Estimating heritability and genetic correlation
We calculated SNP heritability across sex, age and SES groups for diastolic blood pressures, BMI and years of schooling, respectively (as described in the section “GWAS by sample characteristics”) as well as genetic correlations across pairs of groups: we first performed GWAS using all unrelated WB individuals in each group. We then used the GWAS summary statistics to perform LD-score regression with LD scores computed from the 1000 Genomes European-ancestry samples (Bulik-Sullivan et al. 2015). We also calculated genetic correlation between height and whole body water mass, using all unrelated WB individuals for GWAS.
Acknowledgements
We are grateful to Ipsita Agarwal, Daniel Belsky, Jeremy Berg, Graham Coop, Doc Edge, Iain Mathieson, Augustine Kong, Magnus Nordborg, Guy Sella, Alex Young and members of the Przeworski and Sella labs for valuable discussions and Ipsita Agarwal and Doc Edge for comments on a draft of the manuscript. This work was funded by NIH GM121372 to MP, NIH HG008140 to JKP and Robert Wood Johnson Foundation Pioneer Award (grant number 84337817) to DC.
Footnotes
↵1 Since the UK Biobank participants were enrolled within about a five-year span, differences in age could in principle also be reflective of cohort effects.
↵2 The optimal p-value in this context will differ across studies, as it depends not only on the genetic architecture and heritability of the trait, but also on the GWAS sample size, i.e., power (Dudbridge 2013).
↵3 Although such interactions could in some contexts be thought of as reflecting GxE, we use the term sample characteristic rather than “environment”, as environment has different meaning across disciplines, referring in some contexts only to factors that are “exogenous” to genetics. Viewed in this lens, SES in adulthood cannot be interpreted as exogenous, because it is in part determined by educational achievement, which is itself influenced by genetic factors, and similarly it is questionable whether age or sex are environments.
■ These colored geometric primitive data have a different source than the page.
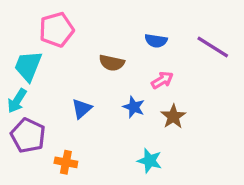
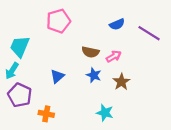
pink pentagon: (56, 30) -> (58, 21), moved
blue semicircle: (156, 41) -> (117, 24), moved, turned -32
brown semicircle: (112, 63) -> (90, 52), moved

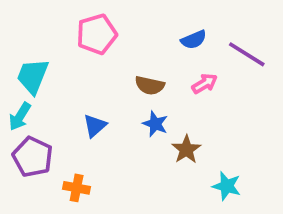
pink arrow: (114, 56) -> (205, 84), moved
brown star: (121, 82) -> (186, 149), moved
cyan star: (105, 113) -> (227, 186), moved

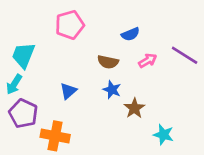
blue semicircle: (194, 40) -> (130, 34), moved
purple line: (247, 54) -> (185, 55), moved
orange cross: (77, 188) -> (55, 136), size x1.5

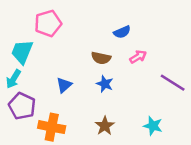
pink pentagon: (70, 25) -> (48, 23), moved
purple line: (185, 55) -> (173, 83), moved
brown star: (134, 108) -> (105, 126), moved

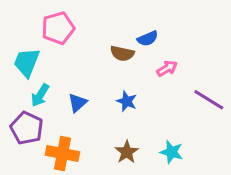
brown semicircle: (101, 58) -> (122, 53), moved
cyan arrow: (13, 79) -> (40, 95), moved
cyan star: (153, 126) -> (172, 152), moved

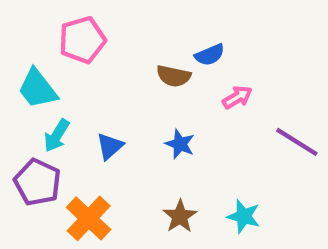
cyan trapezoid: (27, 62) -> (38, 89), turned -60
orange cross: (62, 154) -> (89, 218), turned 32

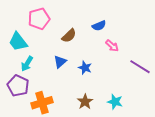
brown semicircle: (174, 76) -> (69, 36), moved, turned -56
pink arrow: (237, 97) -> (112, 46), turned 72
blue triangle: (110, 146) -> (60, 62), moved
orange cross: (89, 218) -> (42, 103), turned 30

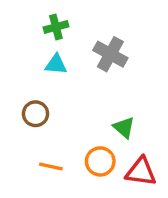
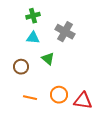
green triangle: (124, 127) -> (48, 59), moved

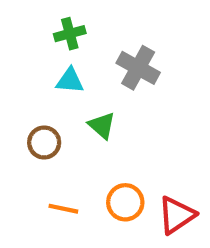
red triangle: (83, 101) -> (177, 215), turned -42

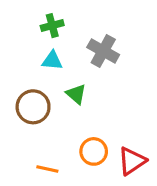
brown circle: (44, 143) -> (33, 107), size x1.4
orange line: (63, 209) -> (47, 169), moved

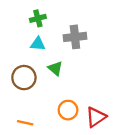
gray cross: (103, 51) -> (75, 37), turned -35
orange line: (47, 169) -> (25, 123), moved

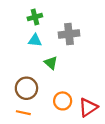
brown circle: (24, 78) -> (26, 88), moved

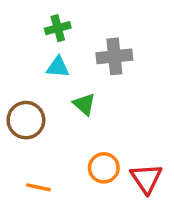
brown circle: (26, 88) -> (26, 120), moved
red triangle: (88, 107) -> (146, 178), turned -30

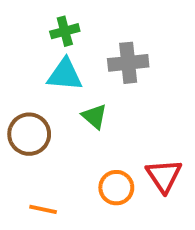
cyan triangle: (58, 67) -> (65, 75), size x1.4
red triangle: (146, 178) -> (164, 176), moved

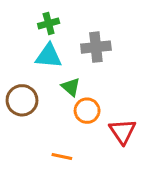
orange circle: (116, 188) -> (87, 111), moved
orange line: (43, 209) -> (62, 156), moved

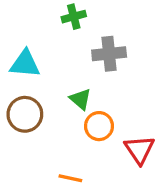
green cross: (49, 23) -> (74, 17), moved
cyan triangle: (49, 56) -> (25, 64), moved

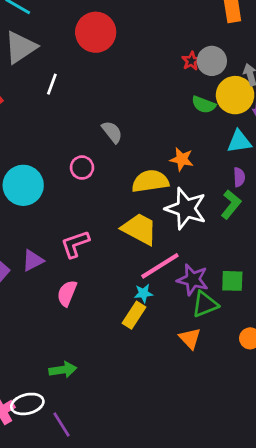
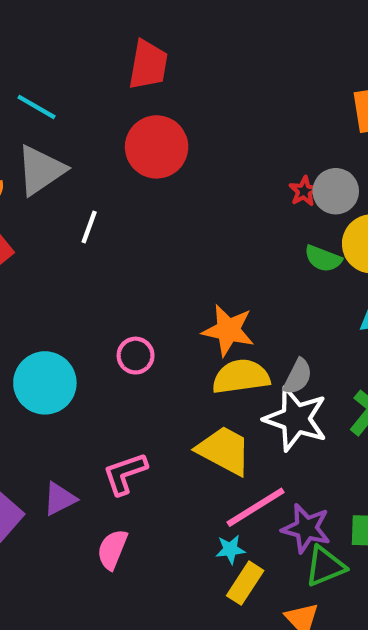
gray semicircle: (112, 132) -> (298, 377), moved, turned 65
orange star: (182, 159) -> (228, 330), moved, size x1.4
yellow rectangle: (134, 315) -> (245, 583), moved

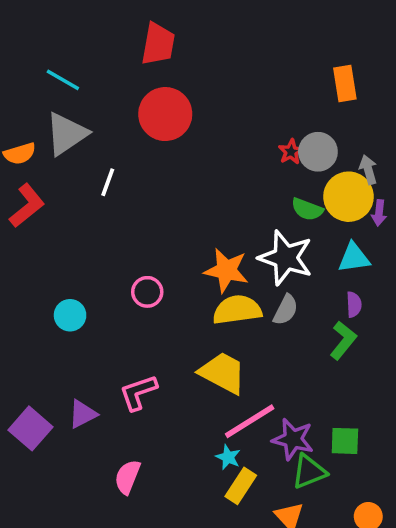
cyan circle: (45, 383) -> (70, 315), size x0.6
white star: (296, 419) -> (286, 258), moved
pink semicircle: (112, 549) -> (128, 477), moved
cyan star: (230, 549) -> (228, 457), turned 30

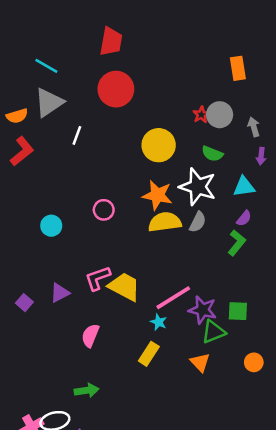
yellow circle: (348, 197) -> (159, 145), moved
purple semicircle: (354, 304) -> (244, 218), turned 42
yellow trapezoid: (223, 373) -> (124, 287), moved
purple square: (31, 428) -> (24, 303), size x0.6
yellow rectangle: (241, 486) -> (149, 354), moved

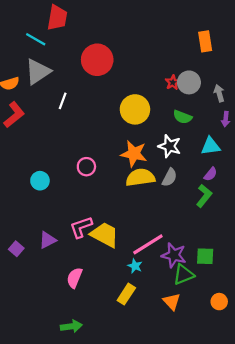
red trapezoid: (111, 41) -> (57, 18), moved
white star: (198, 187) -> (170, 146), size x0.7

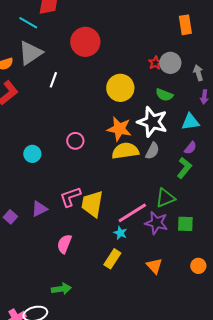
white star: (170, 146) -> (152, 122), size x1.4
yellow trapezoid: (105, 235) -> (92, 204), turned -108
green triangle: (184, 275) -> (165, 198), moved

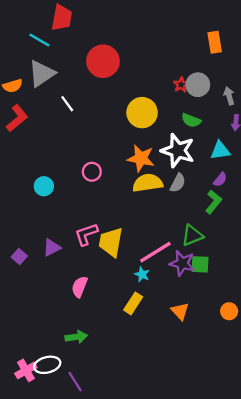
white line: (53, 80) -> (67, 104), turned -56
green square: (185, 224) -> (200, 264), moved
↵4 Because the first step of our study design is to identify SNPs that are associated with the trait in a large set of unrelated individuals and we subsequently match the sampling variances of sib and standard GWAS, rather than identify distinct sets of SNPs separately in the two designs, the ratio of prediction accuracies that we obtain cannot be directly compared to those reported in other studies.